■ Assignment
Begin with the line that holds "shows em fortaleza" and repeat each line after it exactly, ending with the last line of the listing.

■ Excerpted data
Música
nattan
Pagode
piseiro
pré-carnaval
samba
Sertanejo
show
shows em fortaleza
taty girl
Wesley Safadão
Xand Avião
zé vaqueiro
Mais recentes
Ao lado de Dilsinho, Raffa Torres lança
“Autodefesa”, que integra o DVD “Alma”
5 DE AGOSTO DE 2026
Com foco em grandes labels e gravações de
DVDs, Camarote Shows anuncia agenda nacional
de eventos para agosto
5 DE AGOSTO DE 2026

■ Answer section
shows em fortaleza
taty girl
Wesley Safadão
Xand Avião
zé vaqueiro
Mais recentes
Ao lado de Dilsinho, Raffa Torres lança
“Autodefesa”, que integra o DVD “Alma”
5 DE AGOSTO DE 2026
Com foco em grandes labels e gravações de
DVDs, Camarote Shows anuncia agenda nacional
de eventos para agosto
5 DE AGOSTO DE 2026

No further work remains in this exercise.